Drought conditions may produce better pomegranates
Less water to produce better fruit being tested in pomegranate production
Most of the pomegranates for sale in Canada are grown in California, a state where water shortages have become a normal part of life.
Now, new research into pomegranate cultivation in dry conditions is lending credence to an old idea: that less water could mean better fruit.
While pomegranate orchards barely covered 2,000 acres in the 1970s, now more than 30,000 acres are devoted to pomegranate cultivation in California.

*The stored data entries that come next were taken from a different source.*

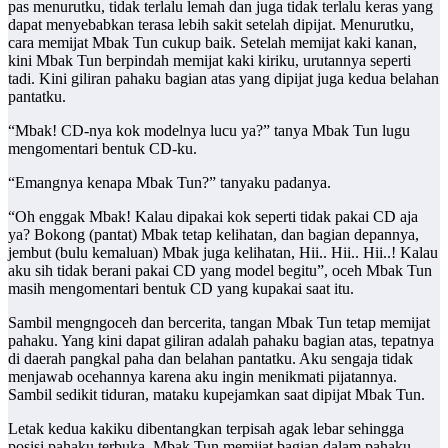
pas menurutku, tidak terlalu lemah dan juga tidak terlalu keras yang
dapat menyebabkan terasa lebih sakit setelah dipijat. Menurutku,
cara memijat Mbak Tun cukup baik. Setelah memijat kaki kanan,
kini Mbak Tun berpindah memijat kaki kiriku, urutannya seperti
tadi. Kini giliran pahaku bagian atas yang dipijat juga kedua belahan
pantatku.
“Mbak! CD-nya kok modelnya lucu ya?” tanya Mbak Tun lugu
mengomentari bentuk CD-ku.
“Emangnya kenapa Mbak Tun?” tanyaku padanya.
“Oh enggak Mbak! Kalau dipakai kok seperti tidak pakai CD aja
ya? Bokong (pantat) Mbak tetap kelihatan, dan bagian depannya,
jembut (bulu kemaluan) Mbak juga kelihatan, Hii.. Hii.. Hii..! Kalau
aku sih tidak berani pakai CD yang model begitu”, oceh Mbak Tun
masih mengomentari bentuk CD yang kupakai saat itu.
Sambil mengngoceh dan bercerita, tangan Mbak Tun tetap memijat
pahaku. Yang kini dapat giliran adalah pahaku bagian atas, tepatnya
di daerah pangkal paha dan belahan pantatku. Aku sengaja tidak
menjawab ocehannya karena aku ingin menikmati pijatannya.
Sambil sedikit tiduran, mataku kupejamkan saat dipijat Mbak Tun.
Letak kedua kakiku dibentangkan terpisah agak lebar sehingga
posisi pahaku terbuka. Mbak Tun memijat bagian dalam pahaku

To produce large, ruby-red, juicy fruit, all those orchards use plenty of water. But do they need all that water? It's a question being asked by Tiziana Centofanti. She's a research scientist looking into irrigation technology at a USDA lab in Parlier, California.
"Pomegranates are considered drought-tolerant," she said.
"They are grown throughout the Mediterranean … and Israel … where in many cases, they are only rain-fed. And there is very little rain over there."
But in California, pomegranates, like a lot of fruit, are grown with plenty of irrigation. The result is the big, shiny pomegranates we've come to expect.
In Cenofanti's experiments, reducing the water by 30 to 50 per cent produces a similar fruit, but it may be smaller and sometimes cracked.
Centofanti said the smaller, less attractive fruit tastes better in many cases, and early results even show stressed plants may produce fruit with higher antioxidant content.
"I think the American market is very oriented to very big fruit," she explained. "So the farmers have to produce that kind of fruit and therefore they have to irrigate and fertilize very heavily."
The idea that drought conditions and stressed-out plants produce better fruit is not new. Wine growers, for example, stood by the principle for generations.
In the case of pomegranates, the biggest challenge may be convincing consumers to actually buy smaller, sometimes uglier, fruit that might taste better.